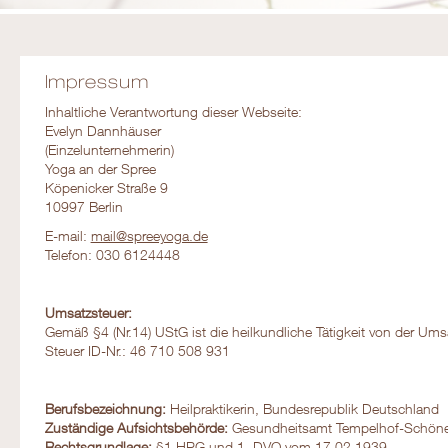
Impressum
Inhaltliche Verantwortung dieser Webseite:
Evelyn Dannhäuser
(Einzelunternehmerin)
Yoga an der Spree
Köpenicker Straße 9
10997 Berlin
E-mail:
mail@spreeyoga.de
Telefon: 030 6124448
Umsatzsteuer:
Gemäß §4 (Nr.14) UStG ist die heilkundliche Tätigkeit von der Umsa
Steuer ID-Nr.: 46 710 508 931
Berufsbezeichnung:
Heilpraktikerin, Bundesrepublik Deutschland
Zuständige Aufsichtsbehörde:
Gesundheitsamt Tempelhof-Schöneb
Rechtsgrundlage:
§1 HPG und 1. DVO vom 17.02.1939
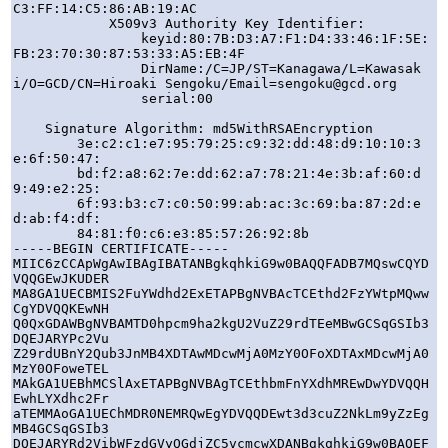
C3:FF:14:C5:86:AB:19:AC

            X509v3 Authority Key Identifier: 

                keyid:80:7B:D3:A7:F1:D4:33:46:1F:5E:
FB:23:70:30:87:53:33:A5:EB:4F

                DirName:/C=JP/ST=Kanagawa/L=Kawasak
i/O=GCD/CN=Hiroaki Sengoku/Email=sengoku@gcd.org

                serial:00

    Signature Algorithm: md5WithRSAEncryption

        3e:c2:c1:e7:95:79:25:c9:32:dd:48:d9:10:10:3
e:6f:50:47:

        bd:f2:a8:62:7e:dd:62:a7:78:21:4e:3b:af:60:d
9:49:e2:25:

        6f:93:b3:c7:c0:50:99:ab:ac:3c:69:ba:87:2d:e
d:ab:f4:df:

        84:81:f0:c6:e3:85:57:26:92:8b

-----BEGIN CERTIFICATE-----

MIIC6zCCApWgAwIBAgIBATANBgkqhkiG9w0BAQQFADB7MQswCQYD
VQQGEwJKUDER

MA8GA1UECBMIS2FuYWdhd2ExETAPBgNVBAcTCEthd2FzYWtpMQww
CgYDVQQKEwNH

Q0QxGDAWBgNVBAMTD0hpcm9ha2kgU2VuZ29rdTEeMBwGCSqGSIb3
DQEJARYPc2Vu

Z29rdUBnY2Qub3JnMB4XDTAwMDcwMjA0MzY0OFoXDTAxMDcwMjA0
MzY0OFoweTEL

MAkGA1UEBhMCSlAxETAPBgNVBAgTCEthbmFnYXdhMREwDwYDVQQH
EwhLYXdhc2Fr

aTEMMAoGA1UEChMDR0NEMRQwEgYDVQQDEwt3d3cuZ2NkLm9yZzEg
MB4GCSqGSIb3

DQEJARYRd2VibWFzdGVyQGdjZC5vcmcwXDANBgkqhkiG9w0BAQEF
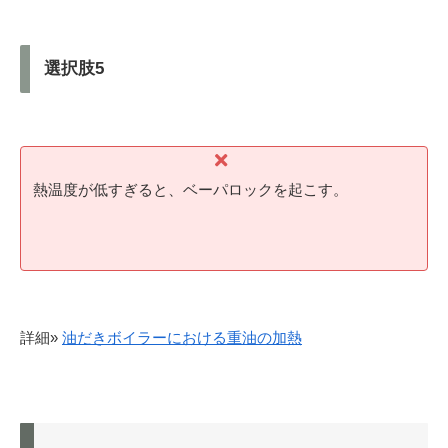
選択肢5
熱温度が低すぎると、ベーパロックを起こす。
詳細»
油だきボイラーにおける重油の加熱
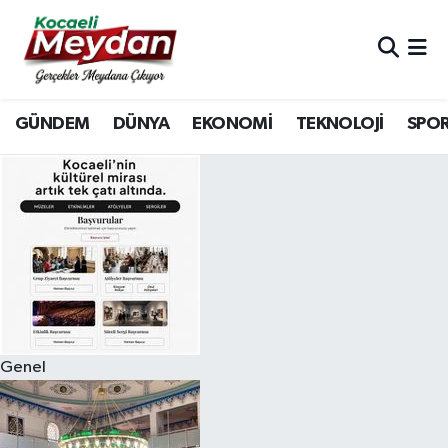
Nöbetçi Eczaneler
GÜNDEM
DÜNYA
EKONOMİ
TEKNOLOJİ
SPO
Hava Durumu
Trafik Durumu
Süper Lig Puan Durumu ve Fikstür
Tüm Manşetler
Son Dakika Haberleri
Genel
Haber Arşivi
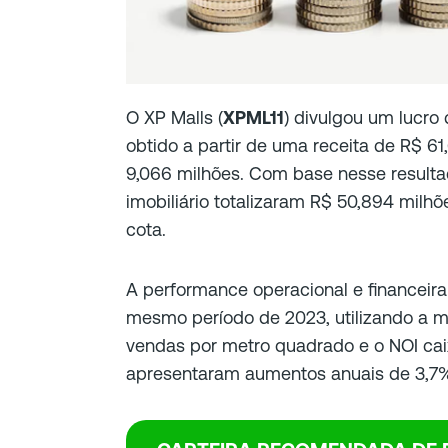
O XP Malls (
XPML11
) divulgou um lucro
obtido a partir de uma receita de R$ 6
9,066 milhões. Com base nesse resulta
imobiliário totalizaram R$ 50,894 milh
cota.
A performance operacional e financeira 
mesmo período de 2023, utilizando a m
vendas por metro quadrado e o NOI ca
apresentaram aumentos anuais de 3,7%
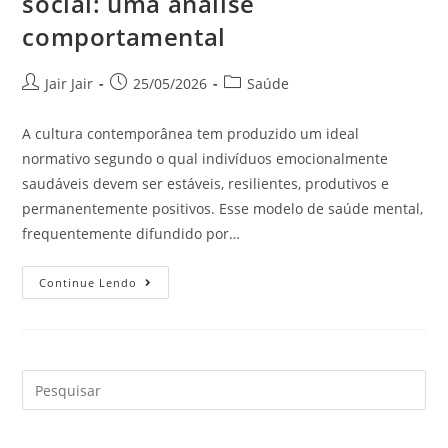
social: uma análise
comportamental
Jair Jair
25/05/2026
Saúde
A cultura contemporânea tem produzido um ideal
normativo segundo o qual indivíduos emocionalmente
saudáveis devem ser estáveis, resilientes, produtivos e
permanentemente positivos. Esse modelo de saúde mental,
frequentemente difundido por…
Continue Lendo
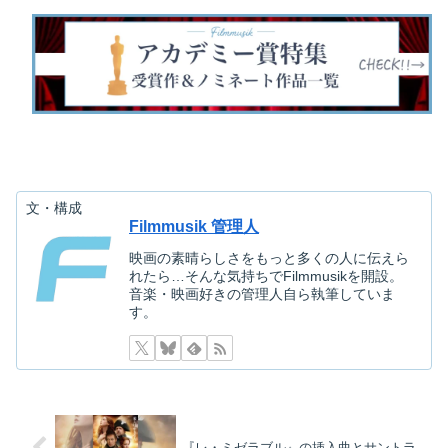
映画を探す
下記を選択して絞り込み検索もできます
文・構成
Filmmusik 管理人
映画の素晴らしさをもっと多くの人に伝えら
れたら…そんな気持ちでFilmmusikを開設。
音楽・映画好きの管理人自ら執筆していま
す。
『レ・ミゼラブル』の挿入曲とサントラ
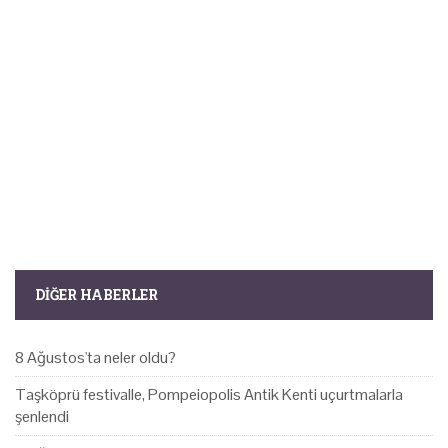
DIĞER HABERLER
8 Ağustos'ta neler oldu?
Taşköprü festivalle, Pompeiopolis Antik Kenti uçurtmalarla
şenlendi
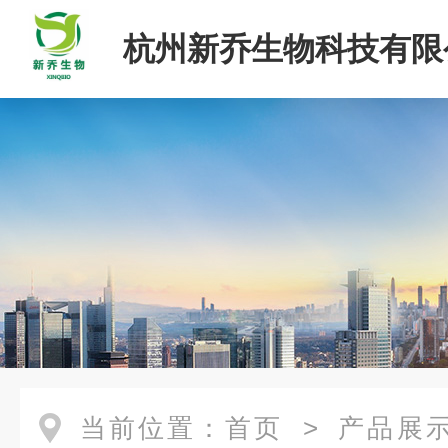
杭州新乔生物科技有限
当前位置：
首页
>
产品展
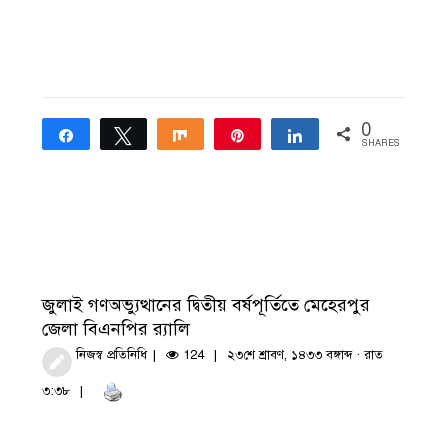
0
Share
Tweet
Share
Pin
Share
SHARES
জুলাই গণঅভ্যুত্থানের দ্বিতীয় বর্ষপূর্তিতে মেহেরপুর
জেলা বিএনপির র‍্যালি
নিজস্ব প্রতিনিধি
124
২৩শে শ্রাবণ, ১৪৩৩ বঙ্গাব্দ · রাত
৩:৩৮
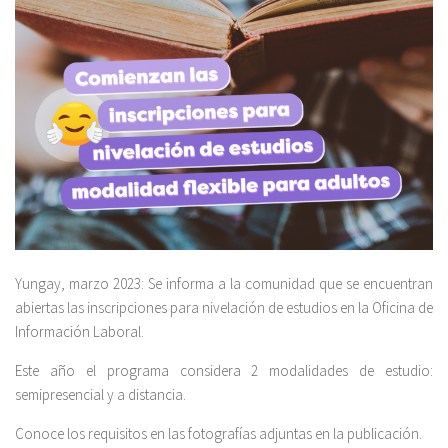
Yungay, marzo 2023: Se informa a la comunidad que se encuentran
abiertas las inscripciones para nivelación de estudios en la Oficina de
Información Laboral.
Este año el programa considera 2 modalidades de estudio:
semipresencial y a distancia.
Conoce los requisitos en las fotografías adjuntas en la publicación.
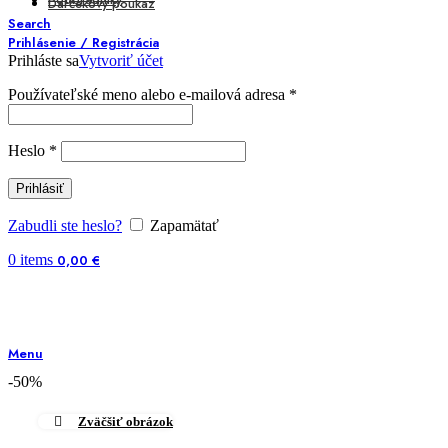
Darčekový poukaz
Search
Prihlásenie / Registrácia
Prihláste sa
Vytvoriť účet
Používateľské meno alebo e-mailová adresa
*
Heslo
*
Prihlásiť
Zabudli ste heslo?
Zapamätať
0
items
0,00
€
Menu
-50%
Zväčšiť obrázok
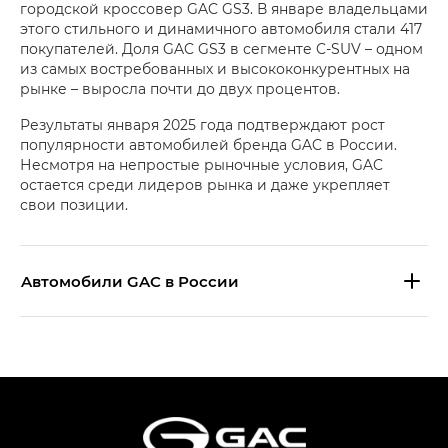
городской кроссовер GAC GS3. В январе владельцами
этого стильного и динамичного автомобиля стали 417
покупателей. Доля GAC GS3 в сегменте C‑SUV – одном
из самых востребованных и высококонкурентных на
рынке – выросла почти до двух процентов.
Результаты января 2025 года подтверждают рост
популярности автомобилей бренда GAC в России.
Несмотря на непростые рыночные условия, GAC
остается среди лидеров рынка и даже укрепляет
свои позиции.
Aвтомобили GAC в России
S9 — Эс 9 (S9) в комплектации
Эс Икс ПРЕМИУМ — SX PREMIUM
S7 — Эс 7 (S7) в комплектациях
Эс Икс ПРЕМИУМ — SX PREMIUM, Эс Тэ — ST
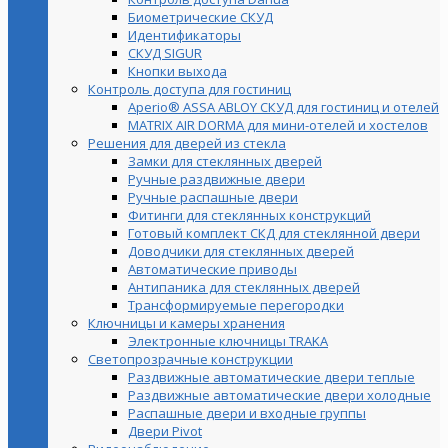
Биометрические СКУД
Идентификаторы
СКУД SIGUR
Кнопки выхода
Контроль доступа для гостиниц
Aperio® ASSA ABLOY СКУД для гостиниц и отелей
MATRIX AIR DORMA для мини-отелей и хостелов
Решения для дверей из стекла
Замки для стеклянных дверей
Ручные раздвижные двери
Ручные распашные двери
Фитинги для стеклянных конструкций
Готовый комплект СКД для стеклянной двери
Доводчики для стеклянных дверей
Автоматические приводы
Антипаника для стеклянных дверей
Трансформируемые перегородки
Ключницы и камеры хранения
Электронные ключницы TRAKA
Светопрозрачные конструкции
Раздвижные автоматические двери теплые
Раздвижные автоматические двери холодные
Распашные двери и входные группы
Двери Pivot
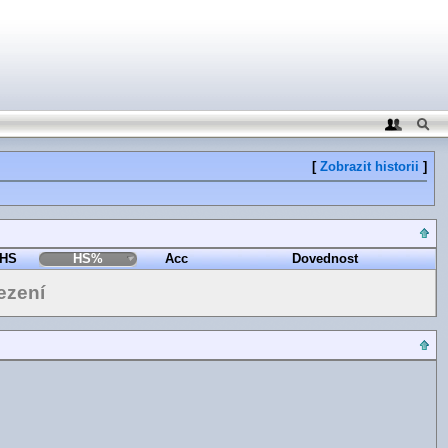
[
Zobrazit historii
]
HS
HS%
Acc
Dovednost
ezení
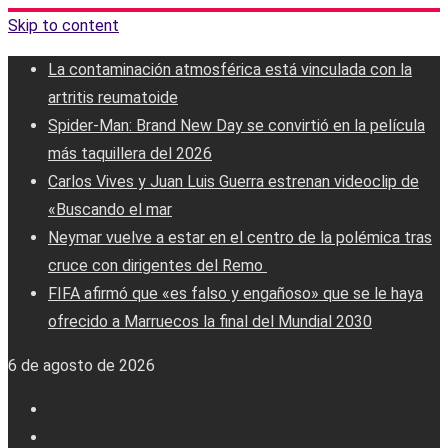
Skip to content
La contaminación atmosférica está vinculada con la
artritis reumatoide
Spider-Man: Brand New Day se convirtió en la película
más taquillera del 2026
Carlos Vives y Juan Luis Guerra estrenan videoclip de
«Buscando el mar
Neymar vuelve a estar en el centro de la polémica tras
cruce con dirigentes del Remo ‎
FIFA afirmó que «es falso y engañoso» que se le haya
ofrecido a Marruecos la final del Mundial 2030
6 de agosto de 2026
● ● ●
◆ **Exercise brief**:
Give again, word for word, every line from the top of the data through the line with "MzY0OFoweTEL", both ends included, and exclude the pictures.

◆ **Response**:
Impressum
Inhaltliche Verantwortung dieser Webseite:
Evelyn Dannhäuser
(Einzelunternehmerin)
Yoga an der Spree
Köpenicker Straße 9
10997 Berlin
E-mail:
mail@spreeyoga.de
Telefon: 030 6124448
Umsatzsteuer:
Gemäß §4 (Nr.14) UStG ist die heilkundliche Tätigkeit von der Umsa
Steuer ID-Nr.: 46 710 508 931
Berufsbezeichnung:
Heilpraktikerin, Bundesrepublik Deutschland
Zuständige Aufsichtsbehörde:
Gesundheitsamt Tempelhof-Schöneb
Rechtsgrundlage:
§1 HPG und 1. DVO vom 17.02.1939
C3:FF:14:C5:86:AB:19:AC

            X509v3 Authority Key Identifier: 

                keyid:80:7B:D3:A7:F1:D4:33:46:1F:5E:
FB:23:70:30:87:53:33:A5:EB:4F

                DirName:/C=JP/ST=Kanagawa/L=Kawasak
i/O=GCD/CN=Hiroaki Sengoku/Email=sengoku@gcd.org

                serial:00

    Signature Algorithm: md5WithRSAEncryption

        3e:c2:c1:e7:95:79:25:c9:32:dd:48:d9:10:10:3
e:6f:50:47:

        bd:f2:a8:62:7e:dd:62:a7:78:21:4e:3b:af:60:d
9:49:e2:25:

        6f:93:b3:c7:c0:50:99:ab:ac:3c:69:ba:87:2d:e
d:ab:f4:df:

        84:81:f0:c6:e3:85:57:26:92:8b

-----BEGIN CERTIFICATE-----

MIIC6zCCApWgAwIBAgIBATANBgkqhkiG9w0BAQQFADB7MQswCQYD
VQQGEwJKUDER

MA8GA1UECBMIS2FuYWdhd2ExETAPBgNVBAcTCEthd2FzYWtpMQww
CgYDVQQKEwNH

Q0QxGDAWBgNVBAMTD0hpcm9ha2kgU2VuZ29rdTEeMBwGCSqGSIb3
DQEJARYPc2Vu

Z29rdUBnY2Qub3JnMB4XDTAwMDcwMjA0MzY0OFoXDTAxMDcwMjA0
MzY0OFoweTEL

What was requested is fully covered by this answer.